If I could just be a normal person, if I could just have a normal person’s view of the world, or maintain a normal person’s sang froid about things, or even if I could just remember that so many of the things I do are not ‘Average American’ things and not toss them out in casual conversation when amongst Average Americans, these horribly awkward moments would not happen.

But I can’t, so they do, and I always seem to be having conversations with people that involve phrases like “I didn’t know that was even a thing” or “you…wait, you literally have a {harp, greywater hose, ‘curtain’ made of scarlet runner beans, etc.}, in your house?”

But at the same time, you know…I have to say…the people I work with right now are a true gift to me. They don’t just tolerate my Crazy, they embrace it. They almost celebrate it. They laugh with me, they accept my insane exuberance about everything from being able to make something run better in our application to having gotten a really awesome deal on eight bushels of apples from a neighboring gentleman farmer that made kick-ass applesauce.
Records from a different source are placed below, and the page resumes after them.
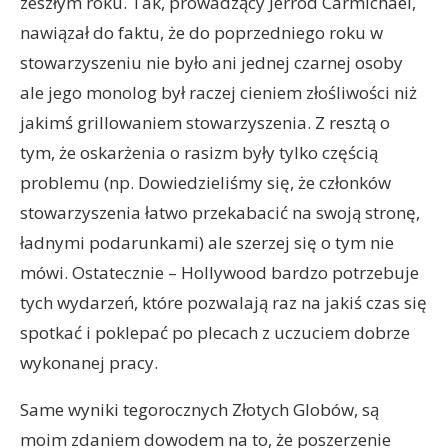
zeszłym roku. Tak, prowadzący Jerrod Carmichael,
nawiązał do faktu, że do poprzedniego roku w
stowarzyszeniu nie było ani jednej czarnej osoby
ale jego monolog był raczej cieniem złośliwości niż
jakimś grillowaniem stowarzyszenia. Z resztą o
tym, że oskarżenia o rasizm były tylko częścią
problemu (np. Dowiedzieliśmy się, że członków
stowarzyszenia łatwo przekabacić na swoją stronę,
ładnymi podarunkami) ale szerzej się o tym nie
mówi. Ostatecznie – Hollywood bardzo potrzebuje
tych wydarzeń, które pozwalają raz na jakiś czas się
spotkać i poklepać po plecach z uczuciem dobrze
wykonanej pracy.
Same wyniki tegorocznych Złotych Globów, są
moim zdaniem dowodem na to, że poszerzenie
They accept me, even when I’m charging around putting a weird, quirky spin on things that require them to readjust their thinking.

Without them, I would “merely” enjoy what I do all day long; they are what make it something I love, they are the reason I have so few days at work that are just kind of meh…they make the hard work we all do feel more like one extremely long play date with my besties.

Case In Point: Instead of just going, “Oh. Alllllllll righty then. Moving on…” – this group goes, “Oh. OK. Well. I think that what we’re going to need here is some validation…” – and that was how our meeting ended up going ten minutes over, so that I could replace that broken string and play them something.

You know, so that QA could sign off on my fix.

Heh.

I love those crazy-accepting guys, and I hope our play date never ends.

2 comments:

Anonymous said...

It's stories like this that make me visit your blog before any others in my list of knitting blogs. Even though you don't seem to write about your knitting much lately.

Do your coworkers have a betting pool about what crazy-ass thing you'll liven up their work day with next? If not, they should :-)

PipneyJane said...

You aren't crazy, Tama, you're just a geek goddess like me. (I have a tee shirt to prove it.)

More seriously, though, I understand completely about how you feel about your colleagues. Three times, I've been lucky enough to work with people that have become my best friends. The last time ended a year ago, when my boss forced me to move businesses. The only thing that kept me at the company was the prospect that, some day, I might get to work with them again. In the meantime, I meet up with Tall or Dark in the office on the odd occasion, get a bear hug (that could be misinterpreted but just means "hey, you're one of my favourite people) and occasionally grab a cuppa with them.